--- Your task ---
From the records below, print exactly the lines starting at the one containing "Peterson Dewah, Charles" and ending at the one containing "development practice", ends included, and nothing else.

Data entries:
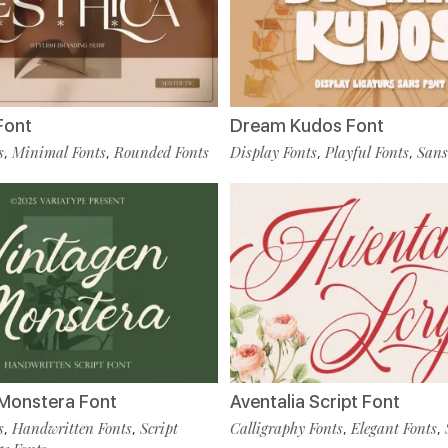
Font
Dream Kudos Font
s
Minimal Fonts
Rounded Fonts
Display Fonts
Playful Fonts
Sans
,
,
,
,
Monstera Font
Aventalia Script Font
s
Handwritten Fonts
Script
Calligraphy Fonts
Elegant Fonts
,
,
,
,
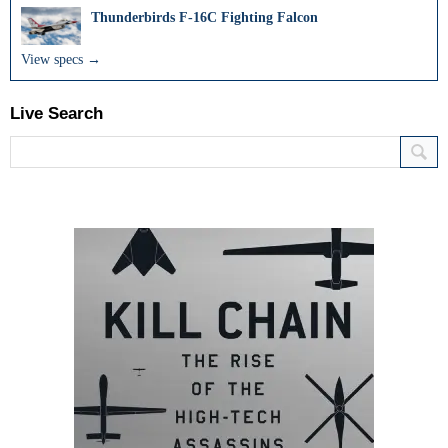
Thunderbirds F-16C Fighting Falcon
View specs →
Live Search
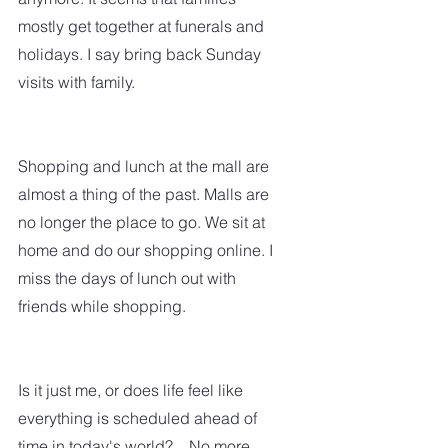
mostly get together at funerals and 
holidays. I say bring back Sunday 
visits with family.
Shopping and lunch at the mall are 
almost a thing of the past. Malls are 
no longer the place to go. We sit at 
home and do our shopping online. I 
miss the days of lunch out with 
friends while shopping.
Is it just me, or does life feel like 
everything is scheduled ahead of 
time in today's world?    No more 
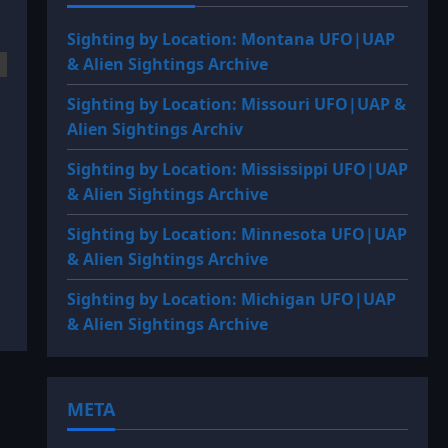
Sighting by Location: Montana UFO|UAP
& Alien Sightings Archive
Sighting by Location: Missouri UFO|UAP &
Alien Sightings Archiv
Sighting by Location: Mississippi UFO|UAP
& Alien Sightings Archive
Sighting by Location: Minnesota UFO|UAP
& Alien Sightings Archive
Sighting by Location: Michigan UFO|UAP
& Alien Sightings Archive
META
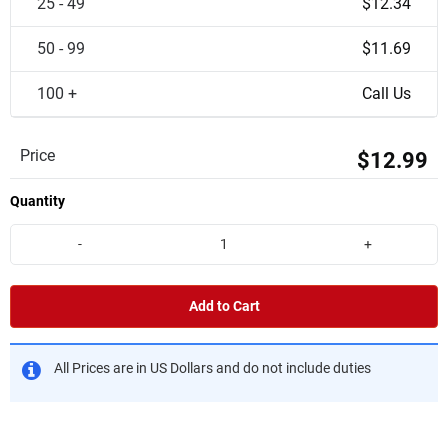
25 - 49
$12.34
50 - 99
$11.69
100 +
Call Us
Price
$12.99
Quantity
-
+
Add to Cart
All Prices are in US Dollars and do not include duties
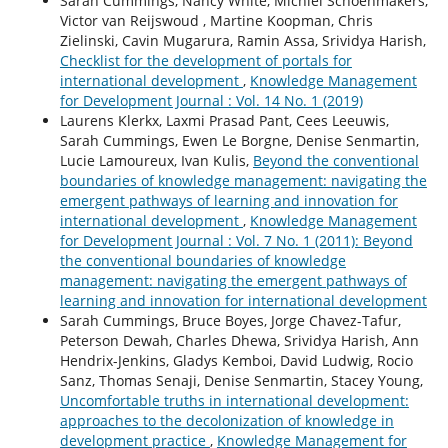
Sarah Cummings, Nancy White, Michiel Schoenmakers,
Victor van Reijswoud , Martine Koopman, Chris
Zielinski, Cavin Mugarura, Ramin Assa, Srividya Harish,
Checklist for the development of portals for
international development
,
Knowledge Management
for Development Journal : Vol. 14 No. 1 (2019)
Laurens Klerkx, Laxmi Prasad Pant, Cees Leeuwis,
Sarah Cummings, Ewen Le Borgne, Denise Senmartin,
Lucie Lamoureux, Ivan Kulis,
Beyond the conventional
boundaries of knowledge management: navigating the
emergent pathways of learning and innovation for
international development
,
Knowledge Management
for Development Journal : Vol. 7 No. 1 (2011): Beyond
the conventional boundaries of knowledge
management: navigating the emergent pathways of
learning and innovation for international development
Sarah Cummings, Bruce Boyes, Jorge Chavez-Tafur,
Peterson Dewah, Charles Dhewa, Srividya Harish, Ann
Hendrix-Jenkins, Gladys Kemboi, David Ludwig, Rocio
Sanz, Thomas Senaji, Denise Senmartin, Stacey Young,
Uncomfortable truths in international development:
approaches to the decolonization of knowledge in
development practice
,
Knowledge Management for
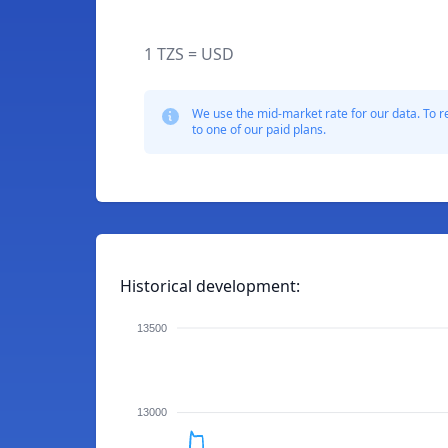
1 TZS = USD
We use the mid-market rate for our data. To r
to one of our paid plans.
Historical development:
13500
13000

--- Problem solution ---
Peterson Dewah, Charles Dhewa, Srividya Harish, Ann
Hendrix-Jenkins, Gladys Kemboi, David Ludwig, Rocio
Sanz, Thomas Senaji, Denise Senmartin, Stacey Young,
Uncomfortable truths in international development:
approaches to the decolonization of knowledge in
development practice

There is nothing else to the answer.